"""
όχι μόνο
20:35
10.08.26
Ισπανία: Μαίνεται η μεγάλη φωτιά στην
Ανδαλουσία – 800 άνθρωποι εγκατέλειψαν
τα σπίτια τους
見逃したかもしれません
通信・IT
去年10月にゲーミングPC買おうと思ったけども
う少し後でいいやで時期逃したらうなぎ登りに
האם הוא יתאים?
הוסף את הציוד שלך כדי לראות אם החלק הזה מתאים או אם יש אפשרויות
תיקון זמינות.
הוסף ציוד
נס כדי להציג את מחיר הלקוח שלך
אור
"""
"""
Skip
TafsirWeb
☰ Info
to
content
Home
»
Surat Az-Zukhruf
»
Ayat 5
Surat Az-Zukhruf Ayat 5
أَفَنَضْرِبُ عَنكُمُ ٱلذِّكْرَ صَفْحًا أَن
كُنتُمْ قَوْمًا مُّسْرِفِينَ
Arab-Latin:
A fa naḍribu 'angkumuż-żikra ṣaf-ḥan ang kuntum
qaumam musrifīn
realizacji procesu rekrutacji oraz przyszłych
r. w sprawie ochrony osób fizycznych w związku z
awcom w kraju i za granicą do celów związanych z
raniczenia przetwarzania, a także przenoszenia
"""
Required work:
Every line with "Surat" in it should be copied from the entries.

Answer space:
Surat Az-Zukhruf
Surat Az-Zukhruf Ayat 5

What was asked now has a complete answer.